Если эта заумь кажется вам (мне — кажется) не вполне убедительной, вот еще один не вполне убедительный ответ на вопрос о происхождении жизни — ответ, который давали такие авторитетные ученые, как Фред Хойл и Фрэнсис Крик. Жизнь возникла где-то еще, а после «заразила» нашу планету — случайно или по воле некоего богоподобного внеземного разума. Может, все так и было (кто даст голову на отсечение, что нет?), но большинство ученых не без оснований отвергают эту версию. Придерживаться ее — значит утверждать, что наука априори не отвечает на этот вопрос, даже не потрудившись разобраться, может ли она это сделать. Сторонники этой версии обычно ссылаются на проблему времени: они считают, что на Земле не успела бы сформироваться жизнь во всей ее ошеломляющей сложности.

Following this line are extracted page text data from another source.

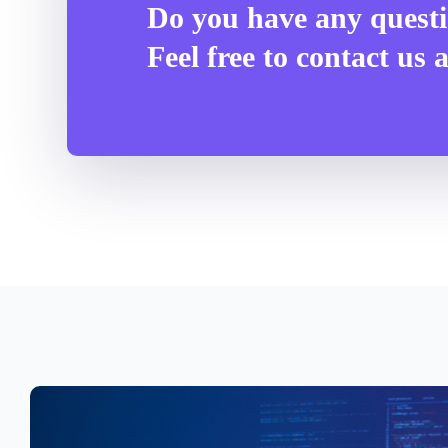
Do you have any quest
Feel free to contact us 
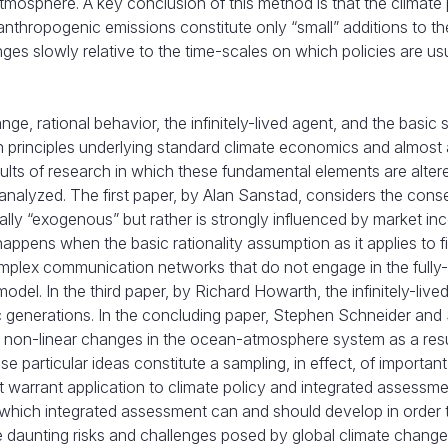
mosphere. A key conclusion of this method is that the climate 
nthropogenic emissions constitute only “small” additions to th
ges slowly relative to the time-scales on which policies are us
 rational behavior, the infinitely-lived agent, and the basic 
principles underlying standard climate economics and almost a
ults of research in which these fundamental elements are alter
re analyzed. The first paper, by Alan Sanstad, considers the co
ally “exogenous” but rather is strongly influenced by market inc
pens when the basic rationality assumption as it applies to fi
mplex communication networks that do not engage in the fully
del. In the third paper, by Richard Howarth, the infinitely-live
c generations. In the concluding paper, Stephen Schneider and 
 non-linear changes in the ocean-atmosphere system as a resu
 particular ideas constitute a sampling, in effect, of important
warrant application to climate policy and integrated assessm
in which integrated assessment can and should develop in order 
e daunting risks and challenges posed by global climate change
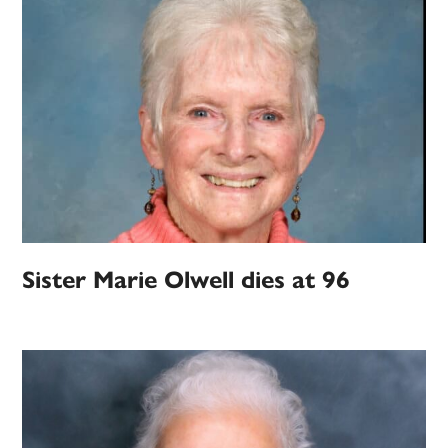
Sister Marie Olwell dies at 96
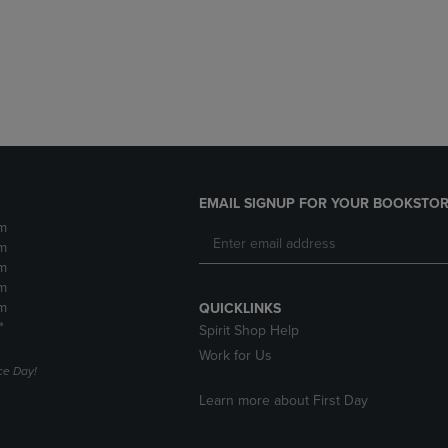
DOWN
ARROW
ARROW
KEY
KEY
TO
TO
OPEN
OPEN
SUBMENU.
SUBMENU.
.
EMAIL SIGNUP FOR YOUR BOOKSTOR
m
m
m
m
m
QUICKLINKS
*
Spirit Shop Help
Work for Us
e Day!
Learn more about First Day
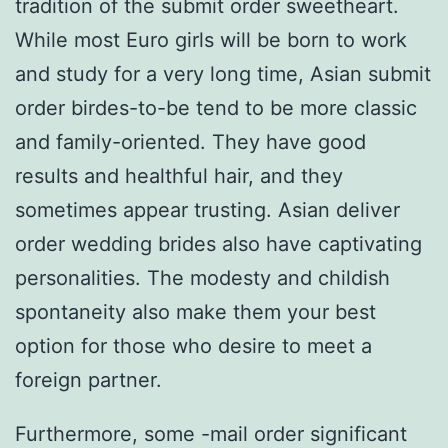
tradition of the submit order sweetheart.
While most Euro girls will be born to work
and study for a very long time, Asian submit
order birdes-to-be tend to be more classic
and family-oriented. They have good
results and healthful hair, and they
sometimes appear trusting. Asian deliver
order wedding brides also have captivating
personalities. The modesty and childish
spontaneity also make them your best
option for those who desire to meet a
foreign partner.
Furthermore, some -mail order significant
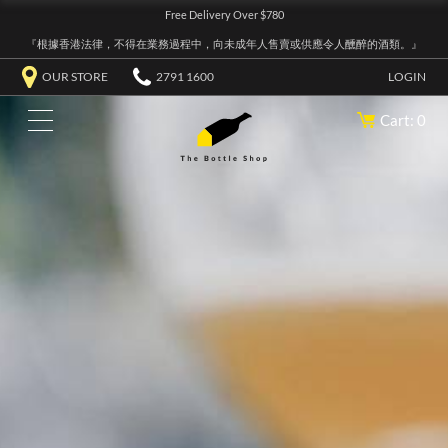
Free Delivery Over $780
『根據香港法律，不得在業務過程中，向未成年人售賣或供應令人醺醉的酒類。』
OUR STORE
2791 1600
LOGIN
Cart: 0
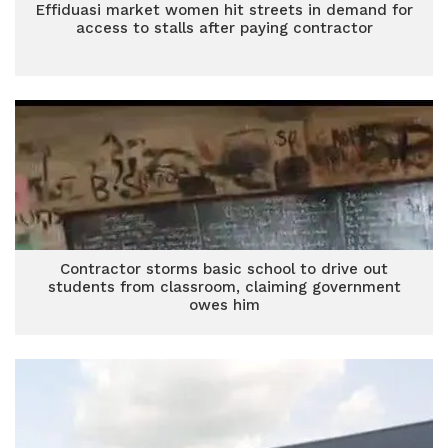
Effiduasi market women hit streets in demand for
access to stalls after paying contractor
Contractor storms basic school to drive out
students from classroom, claiming government
owes him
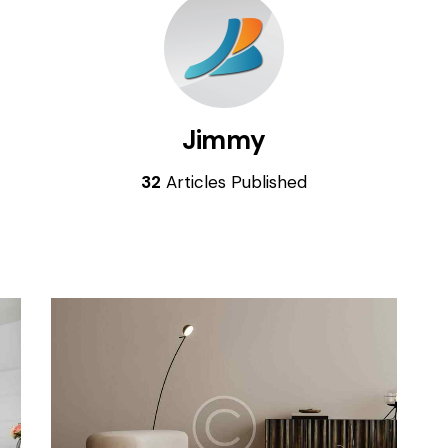
Jimmy
32
Articles Published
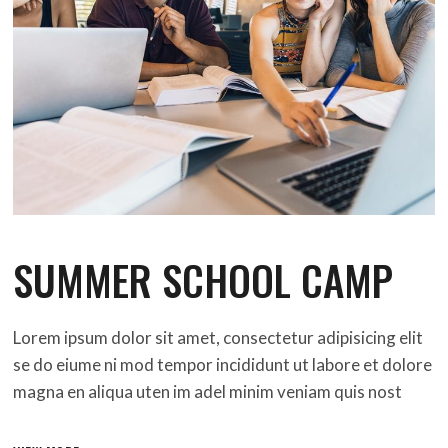
SUMMER SCHOOL CAMP
Lorem ipsum dolor sit amet, consectetur adipisicing elit
se do eiume ni mod tempor incididunt ut labore et dolore
magna en aliqua uten im adel minim veniam quis nost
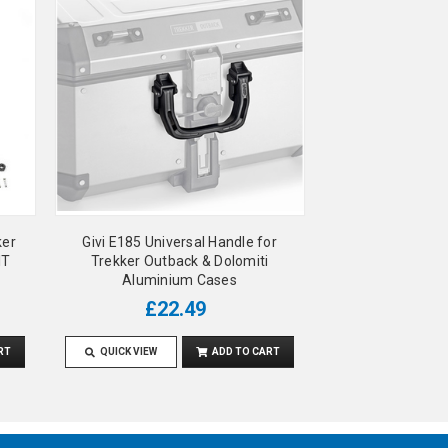
ker
Givi E185 Universal Handle for
IT
Trekker Outback & Dolomiti
Aluminium Cases
£22.49
RT
QUICK VIEW
ADD TO CART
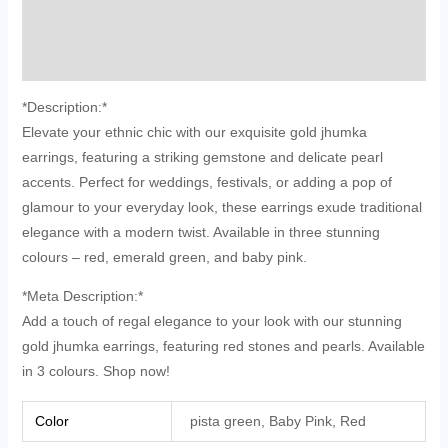
Additional information
Reviews (0)
*Description:*
Elevate your ethnic chic with our exquisite gold jhumka
earrings, featuring a striking gemstone and delicate pearl
accents. Perfect for weddings, festivals, or adding a pop of
glamour to your everyday look, these earrings exude traditional
elegance with a modern twist. Available in three stunning
colours – red, emerald green, and baby pink.
*Meta Description:*
Add a touch of regal elegance to your look with our stunning
gold jhumka earrings, featuring red stones and pearls. Available
in 3 colours. Shop now!
Color
pista green, Baby Pink, Red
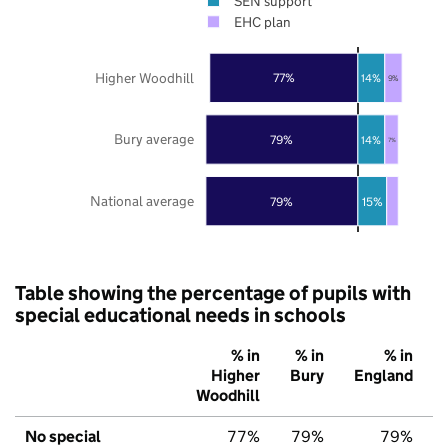
SEN support
EHC plan
Higher Woodhill
77%
14%
9%
Bury average
79%
14%
7%
National average
79%
15%
Table showing the percentage of pupils with
special educational needs in schools
% in
% in
% in
Higher
Bury
England
Woodhill
No special
77%
79%
79%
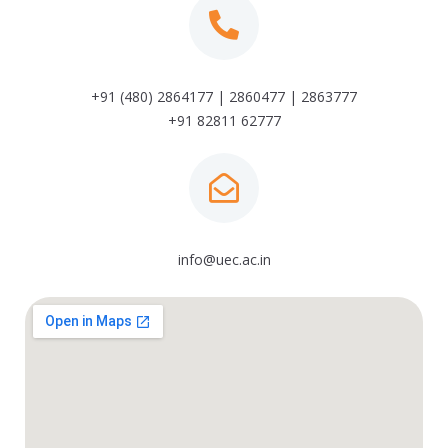
+91 (480) 2864177 | 2860477 | 2863777
+91 82811 62777
info@uec.ac.in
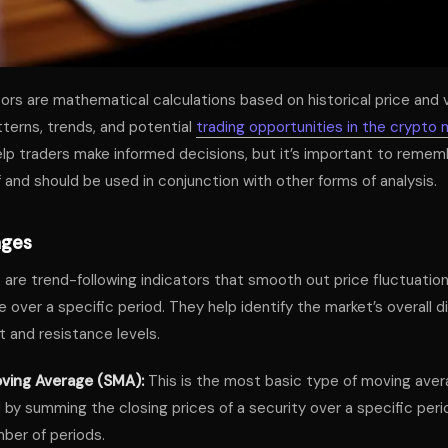
tors are mathematical calculations based on historical price and
tterns, trends, and potential
trading opportunities in the crypto 
elp traders make informed decisions, but it’s important to remem
f and should be used in conjunction with other forms of analysis.
ages
are trend-following indicators that smooth out price fluctuation
 over a specific period. They help identify the market’s overall d
t and resistance levels.
ving Average (SMA):
This is the most basic type of moving avera
 by summing the closing prices of a security over a specific peri
ber of periods.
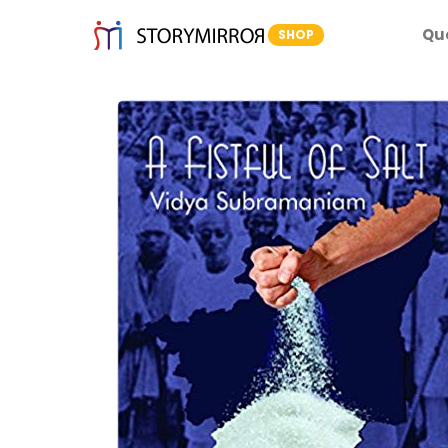
Qu
SHOP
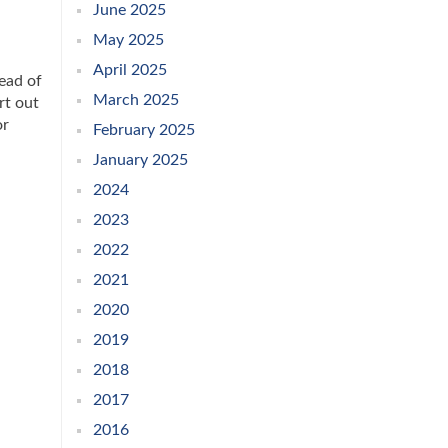
June 2025
May 2025
April 2025
ead of
March 2025
rt out
or
February 2025
January 2025
2024
2023
2022
2021
2020
2019
2018
2017
2016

Но кто сказал, что это так? Нобелевский лауреат Кристиан де Дюв приводит аргументы в пользу гораздо более интересного тезиса. Он утверждает, что быстрое возникновение жизни предопределили законы химии. Химические реакции в целом должны идти быстро или не идти вообще. Если на осуществление какой-либо реакции требуется целое тысячелетие, то с высокой вероятностью все реагенты за это время просто рассеются или распадутся, если только их запас не будет постоянно пополняться из продуктов других, более быстрых реакций. Происхождение жизни было, несомненно, химическим процессом, поэтому к нему применима та же логика: фундаментальные реакции, давшие начало жизни, должны были идти спонтанно и быстро. Поэтому, согласно де Дюву, гораздо вероятнее возникновение жизни за десять тысяч лет, чем за десять миллиардов.
Мы, вероятно, никогда не узнаем, как появилась жизнь на Земле. Даже если мы сможем получить бактерии или вывести каких-либо микробов, которые восстанут из пробирки с бурлящими химикатами, мы не сможем с уверенностью сказать, что жизнь на нашей планете возникла именно так. Можно будет лишь утверждать, что подобное возможно и, по-видимому, более вероятно, чем мы думали. Но предмет науки составляют не исключения, а правила, и правила, согласно которым жизнь зародилась на нашей собственной планете, должны работать по всей Вселенной. Поиски истоков жизни — это не попытки воссоздать то, что произошло в шесть тридцать утра в четверг за 3851 миллиард лет до нашей эры, а поиски общих правил, которым должна подчиняться жизнь где бы то ни было во Вселенной (особенно на Земле — единственной известной нам обитаемой планете). Хотя сценарий, который у нас при этом возникает, почти наверняка не будет во всех подробностях соответствовать действительности, по-моему, он вполне правдоподобен. Я хочу показать, что происхождение жизни — не такая уж великая тайна, какой его иногда изображают, и что жизнь возникает (может быть, почти с неизбежностью) из верчения земной коры.